New EU Maintenance Regulation   

Warning: The information set out below is a general guideline provided by DOMENECH ABOGADOS. Specific advice should be sought before any action in reliance on it is taken, as explained more fully in this website's legal notice.

Once a divorce is over and the dust has settled, emotional wounds can begin to heal.  But those wounds can be re-opened and resentment reignited when a newly divorced spouse  (often the primary carer of the couple’s children) finds herself clutching an order for payment of maintenance which the ex-spouse - now safely abroad - simply ignores.  

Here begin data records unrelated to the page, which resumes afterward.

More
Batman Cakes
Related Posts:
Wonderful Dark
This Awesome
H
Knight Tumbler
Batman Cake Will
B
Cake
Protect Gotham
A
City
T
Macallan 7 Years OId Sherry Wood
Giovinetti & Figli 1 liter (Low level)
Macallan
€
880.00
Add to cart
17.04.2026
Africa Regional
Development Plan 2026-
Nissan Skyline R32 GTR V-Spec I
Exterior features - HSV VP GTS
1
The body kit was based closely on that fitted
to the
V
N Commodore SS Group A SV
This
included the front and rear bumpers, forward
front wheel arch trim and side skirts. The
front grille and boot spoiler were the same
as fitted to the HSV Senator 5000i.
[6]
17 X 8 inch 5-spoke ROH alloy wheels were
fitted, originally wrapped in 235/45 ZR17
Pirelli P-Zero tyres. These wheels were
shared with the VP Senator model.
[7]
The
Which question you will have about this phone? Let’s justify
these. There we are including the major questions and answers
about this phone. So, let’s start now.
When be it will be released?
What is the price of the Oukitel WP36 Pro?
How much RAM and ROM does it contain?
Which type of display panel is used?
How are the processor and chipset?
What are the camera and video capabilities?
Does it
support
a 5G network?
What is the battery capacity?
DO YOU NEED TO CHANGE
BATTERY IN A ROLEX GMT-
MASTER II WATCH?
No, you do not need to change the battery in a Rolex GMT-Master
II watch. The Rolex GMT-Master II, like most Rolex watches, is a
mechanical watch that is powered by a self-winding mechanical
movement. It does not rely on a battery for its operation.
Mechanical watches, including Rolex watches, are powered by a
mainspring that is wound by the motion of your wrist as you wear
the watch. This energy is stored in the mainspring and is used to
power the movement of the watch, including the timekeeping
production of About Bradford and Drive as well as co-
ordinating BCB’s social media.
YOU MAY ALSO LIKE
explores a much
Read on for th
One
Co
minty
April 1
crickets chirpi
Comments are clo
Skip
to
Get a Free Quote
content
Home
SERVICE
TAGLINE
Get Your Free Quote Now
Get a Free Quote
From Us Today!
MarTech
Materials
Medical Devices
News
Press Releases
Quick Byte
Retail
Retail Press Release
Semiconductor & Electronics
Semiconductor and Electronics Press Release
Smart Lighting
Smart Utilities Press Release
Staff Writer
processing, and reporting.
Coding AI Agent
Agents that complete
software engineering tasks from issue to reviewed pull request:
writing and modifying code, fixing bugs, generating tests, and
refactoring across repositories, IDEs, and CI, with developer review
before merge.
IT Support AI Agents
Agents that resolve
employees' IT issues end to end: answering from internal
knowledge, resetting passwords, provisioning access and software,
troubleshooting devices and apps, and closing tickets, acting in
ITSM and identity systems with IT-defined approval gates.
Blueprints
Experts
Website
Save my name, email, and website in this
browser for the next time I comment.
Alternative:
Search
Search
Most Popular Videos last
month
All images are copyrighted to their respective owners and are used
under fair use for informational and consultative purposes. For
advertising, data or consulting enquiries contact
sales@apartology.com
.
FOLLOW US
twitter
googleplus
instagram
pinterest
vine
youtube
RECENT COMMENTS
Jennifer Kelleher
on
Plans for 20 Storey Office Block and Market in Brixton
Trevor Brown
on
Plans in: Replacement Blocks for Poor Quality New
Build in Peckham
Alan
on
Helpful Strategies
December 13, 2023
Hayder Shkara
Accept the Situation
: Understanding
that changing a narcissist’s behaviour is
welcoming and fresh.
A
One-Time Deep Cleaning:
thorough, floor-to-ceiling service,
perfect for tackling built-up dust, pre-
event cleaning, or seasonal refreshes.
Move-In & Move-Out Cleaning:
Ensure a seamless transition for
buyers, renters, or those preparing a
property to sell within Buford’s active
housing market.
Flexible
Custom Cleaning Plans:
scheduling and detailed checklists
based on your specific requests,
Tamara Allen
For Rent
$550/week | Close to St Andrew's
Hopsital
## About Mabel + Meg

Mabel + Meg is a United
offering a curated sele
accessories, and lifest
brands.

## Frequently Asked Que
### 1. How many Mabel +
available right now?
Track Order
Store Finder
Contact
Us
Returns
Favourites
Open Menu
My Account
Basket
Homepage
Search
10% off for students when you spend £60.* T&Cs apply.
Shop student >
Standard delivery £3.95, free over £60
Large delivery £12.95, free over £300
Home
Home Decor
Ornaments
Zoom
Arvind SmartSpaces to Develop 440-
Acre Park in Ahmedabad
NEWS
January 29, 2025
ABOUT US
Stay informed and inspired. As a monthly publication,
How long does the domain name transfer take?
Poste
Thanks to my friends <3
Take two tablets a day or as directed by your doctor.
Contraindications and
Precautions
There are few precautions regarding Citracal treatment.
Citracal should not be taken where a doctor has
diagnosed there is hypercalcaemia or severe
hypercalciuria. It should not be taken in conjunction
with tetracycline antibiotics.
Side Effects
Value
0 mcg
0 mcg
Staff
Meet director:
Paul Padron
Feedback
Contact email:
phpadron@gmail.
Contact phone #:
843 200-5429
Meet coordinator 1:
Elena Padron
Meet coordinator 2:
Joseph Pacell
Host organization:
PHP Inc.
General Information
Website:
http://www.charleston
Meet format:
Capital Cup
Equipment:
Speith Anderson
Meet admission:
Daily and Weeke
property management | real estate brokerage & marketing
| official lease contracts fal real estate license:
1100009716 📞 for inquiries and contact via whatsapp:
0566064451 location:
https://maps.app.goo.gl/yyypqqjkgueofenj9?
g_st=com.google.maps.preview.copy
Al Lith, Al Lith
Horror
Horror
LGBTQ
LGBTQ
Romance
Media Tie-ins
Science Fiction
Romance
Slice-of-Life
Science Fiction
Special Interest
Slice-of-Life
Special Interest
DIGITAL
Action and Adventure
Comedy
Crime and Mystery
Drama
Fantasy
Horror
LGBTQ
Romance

As from 18 June 2011, a new regulation applies throughout almost all the European Union.  Its technical name is “Council Regulation (EC) Nº 4/2009 of 18 December 2008”, but it’ll be commonly known as “the Maintenance Regulation“.  This new set of rules should make court orders for maintenance issued in one EU country more easily enforceable in another.  The Maintenance Regulation needs to be borne in mind by those planning to divorce in Spain (or elsewhere in the EU), and also anyone planning to enter into a pre-nuptial agreement. 

It’s important to understand what the word “maintenance” means in the context of the Maintenance Regulation.  Of course, it includes monthly payments to support an ex-spouse or children of a couple post-divorce. But it can be interpreted more widely than that: “maintenance” will also include orders under which property is transferred with the aim of supporting the needs of an ex-spouse or the couple’s children.    

The detailed procedure for enforcing maintenance orders between EU member states will depend on which country the order comes from.  For instance, a maintenance order made by a Spanish court will be directly enforceable in the UK;   however, things won’t be quite so simple the other way round, and the process will be more complex for enforcing in Spain a UK maintenance order.  But despite such technical difference, a mother struggling to make ends meet in Belfast should find the Maintenance Regulation helps her when it comes to forcing the Madrid-based employer of her children’s father to deduct maintenance payments from his salary.

Thanks to the Maintenance Regulation, those entering into an agreement before marrying which sets out what will happen to their assets and how much one spouse must pay the other on divorce can specify which EU country’s courts shall deal with maintenance obligations. So a couple agreeing in a pre-nuptial agreement that the Spanish courts will decide matters relating to spousal maintenance who subsequently move to live in Glasgow will find that such maintenance issues can’t be decided in Scotland (when years later the husband issues divorce proceedings) but will be referred back to the courts of Spain.  This could mean Scottish litigation as well as Spanish litigation: lawyers in both countries should be pleased, but will the couple be so happy?          

Where proceedings for maintenance are begun in the courts of one EU state, the Maintenance Regulation provides that courts of other EU states must decline to hear applications regarding maintenance.  That works neatly in countries, like the UK, where the divorce will deal at one and the same time with maintenance obligations and property adjustment orders.  But, in a country like Spain, where property adjustment is more often dealt with in separate proceedings after divorce, there could be undesired consequences.  Where needs-based property adjustment is required in the context of a Spanish divorce, the Spanish court dealing with the divorce may find itself unable also to deal with later needs-based property adjustments because, subsequent to the Spanish divorce being begun by one spouse, the other has issued maintenance proceedings for needs-based property adjustment in another EU state.  Again, good for the lawyers, but not for their clients!